N-acetylcysteine decreases binge eating in a rodent model.

M M Hurley1, J M Resch1, B Maunze1, M M Frenkel1, D A Baker1, S Choi1.   

Abstract

Binge-eating behavior involves rapid consumption of highly palatable foods leading to increased weight gain. Feeding in binge disorders resembles other compulsive behaviors, many of which are responsive to N-acetylcysteine (NAC), which is a cysteine prodrug often used to promote non-vesicular glutamate release by a cystine-glutamate antiporter. To examine the potential for NAC to alter a form of compulsive eating, we examined the impact of NAC on binge eating in a rodent model.
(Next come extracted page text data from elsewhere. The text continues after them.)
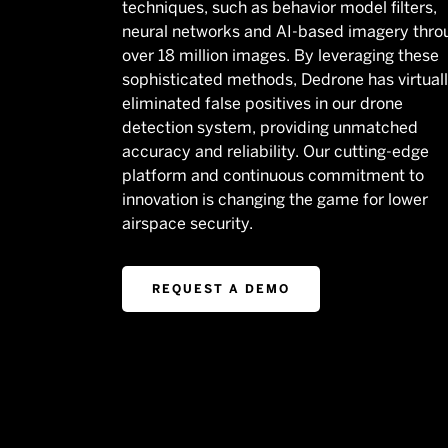
techniques, such as behavior model filters,
neural networks and AI-based imagery thro
over 18 million images. By leveraging these
sophisticated methods, Dedrone has virtual
eliminated false positives in our drone
detection system, providing unmatched
accuracy and reliability. Our cutting-edge
platform and continuous commitment to
innovation is changing the game for lower
airspace security.
REQUEST A DEMO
Specifically, we monitored consumption of standard chow and a high-fat, high carbohydrate western diet (WD) in a rodent limited-access binge paradigm. Before each session, rats received either a systemic or intraventricular injection of NAC. Both systemic and central administration of NAC resulted in significant reductions of binge eating the WD without decreasing standard chow consumption. The reduction in WD was not attributable to general malaise as NAC did not produce condition taste aversion. These results are consistent with the clinical evidence of NAC to reduce or reverse compulsive behaviors, such as, drug addiction, skin picking and hair pulling.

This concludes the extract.